From: Alan Mayer <ajm@sgi.com>
To: "Eric W. Biederman" <ebiederm@xmission.com>
Cc: Cliff Wickman <cpw@sgi.com>,
jeremy@goop.org, rusty@rustcorp.com.au,
suresh.b.siddha@intel.com, mingo@elte.hu,
torvalds@linux-foundation.org, linux-kernel@vger.kernel.org,
Dean Nelson <dcn@sgi.com>
Subject: Re: [PATCH] x86_64: Dynamically allocate arch specific system vectors
Date: Mon, 04 Aug 2008 14:37:25 -0500 [thread overview]
Message-ID: <48975A75.4010609@sgi.com> (raw)
In-Reply-To: <m11w18tmb1.fsf@frodo.ebiederm.org>
Eric W. Biederman wrote:
> Alan Mayer <ajm@sgi.com> writes:
>
>> Okay, I think we have it now. assign_irq_vector *almost* does what we need.
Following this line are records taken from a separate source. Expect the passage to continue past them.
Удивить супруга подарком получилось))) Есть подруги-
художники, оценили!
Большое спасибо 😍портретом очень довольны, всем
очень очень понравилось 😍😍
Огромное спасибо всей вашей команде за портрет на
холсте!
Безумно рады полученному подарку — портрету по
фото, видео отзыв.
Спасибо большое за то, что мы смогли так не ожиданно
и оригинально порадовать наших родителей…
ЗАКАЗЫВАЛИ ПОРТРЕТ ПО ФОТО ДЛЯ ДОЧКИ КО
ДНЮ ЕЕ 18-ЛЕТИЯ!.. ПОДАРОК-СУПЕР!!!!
>> One minor thing is that assign_irq_vector ANDs against cpu_online_map. We would
>> need cpu_possible_map, so we get the vector on offline cpus that may come
>> online. The other thing is that assign_irq_vector doesn't allow the
>> specification of interrupt priorities. It would need to be modified to handle
>> returning either a high priority vector or a low priority vector. Would
>> modifying the api for assign_irq_vector be the proper approach?
>
> I don't know if it makes sense to modify assign_irq_vector or to
> have a companion function that uses the same data structures.
>
> I think I would work on the companion function and if the code
> can be made sufficiently similar merge the two functions.
>
Okay, If I understand you, here's what we can do. We currently have
this function that does pretty much what the combination of create_irq()
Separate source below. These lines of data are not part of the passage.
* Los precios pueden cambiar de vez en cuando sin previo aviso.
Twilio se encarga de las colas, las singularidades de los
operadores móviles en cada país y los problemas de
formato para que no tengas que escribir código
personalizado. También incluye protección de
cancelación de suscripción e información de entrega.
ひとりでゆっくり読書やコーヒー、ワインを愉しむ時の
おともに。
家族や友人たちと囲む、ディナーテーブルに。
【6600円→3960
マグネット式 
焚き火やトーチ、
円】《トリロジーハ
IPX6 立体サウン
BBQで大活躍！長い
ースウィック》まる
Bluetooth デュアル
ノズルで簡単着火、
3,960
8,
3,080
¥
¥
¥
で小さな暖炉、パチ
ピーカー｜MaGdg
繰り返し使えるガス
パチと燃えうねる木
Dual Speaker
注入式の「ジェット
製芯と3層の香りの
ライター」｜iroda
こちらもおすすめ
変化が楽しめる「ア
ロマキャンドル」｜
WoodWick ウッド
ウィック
and __assign_irq_vector() do. We can accomplish the same thing that our
routine does using create_irq() and __assign_irq_vector() do if we make
the following changes:
__assign_irq_vector(int irq, cpumask_t mask) ==>
__assign_irq_vector(int irq, cpumask_t mask, int priority);
priority has three values: priority_none, priority_low, priority_high
priority_none means do everything the way it is done now.
priority_low means do everything the way its is done now, except use
cpu_possible_map rather than cpu_online_map.
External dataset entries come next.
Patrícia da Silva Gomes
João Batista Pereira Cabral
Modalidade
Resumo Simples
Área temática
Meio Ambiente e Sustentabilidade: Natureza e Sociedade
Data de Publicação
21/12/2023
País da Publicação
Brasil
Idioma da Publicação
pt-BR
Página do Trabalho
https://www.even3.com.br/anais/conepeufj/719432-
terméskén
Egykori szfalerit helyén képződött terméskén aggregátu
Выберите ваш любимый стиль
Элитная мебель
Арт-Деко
priority_high means search the interrupt vectors from the top down,
rather than from the bottom up and use cpu_possible_map rather than
cpu_online_map.
create_irq(void) ==> create_irq(int priority, cpumask_t *mask)
priority_none, means do everything the way it is done now, passing in
TARGET_CPUS as the mask, but also sending the priority arg. into
__assign_irq_vector().
priority_low and priority_high means use create_irq()'s mask arg. as the
mask passed to __assign_irq_vector).
We would add an additional small routine on top of create_irq() to do
any massaging of the irq_desc, etc. that we need for these system vectors.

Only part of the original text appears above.